- _Task goal_: Once the line containing "Look at this" is found, copy it and each subsequent line exactly. Stop at the end of the records below.

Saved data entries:
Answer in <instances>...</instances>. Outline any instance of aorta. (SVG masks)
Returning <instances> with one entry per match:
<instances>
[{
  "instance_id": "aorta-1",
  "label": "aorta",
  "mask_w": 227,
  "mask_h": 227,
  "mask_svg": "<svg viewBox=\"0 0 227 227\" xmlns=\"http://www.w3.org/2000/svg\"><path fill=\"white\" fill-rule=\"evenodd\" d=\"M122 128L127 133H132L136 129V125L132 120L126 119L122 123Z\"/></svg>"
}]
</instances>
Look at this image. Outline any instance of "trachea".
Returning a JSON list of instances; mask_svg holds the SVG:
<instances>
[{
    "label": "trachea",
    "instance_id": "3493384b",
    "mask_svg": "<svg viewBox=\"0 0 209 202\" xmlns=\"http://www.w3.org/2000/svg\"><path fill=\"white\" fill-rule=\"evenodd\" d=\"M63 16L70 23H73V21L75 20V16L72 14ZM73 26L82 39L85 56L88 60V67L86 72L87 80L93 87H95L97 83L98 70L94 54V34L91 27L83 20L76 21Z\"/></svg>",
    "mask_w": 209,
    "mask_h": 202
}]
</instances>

- _Reply to the task_:
Look at this image. Outline any instance of "trachea".
Returning a JSON list of instances; mask_svg holds the SVG:
<instances>
[{
    "label": "trachea",
    "instance_id": "3493384b",
    "mask_svg": "<svg viewBox=\"0 0 209 202\" xmlns=\"http://www.w3.org/2000/svg\"><path fill=\"white\" fill-rule=\"evenodd\" d=\"M63 16L70 23H73V21L75 20V16L72 14ZM73 26L82 39L85 56L88 60V67L86 72L87 80L93 87H95L97 83L98 70L94 54V34L91 27L83 20L76 21Z\"/></svg>",
    "mask_w": 209,
    "mask_h": 202
}]
</instances>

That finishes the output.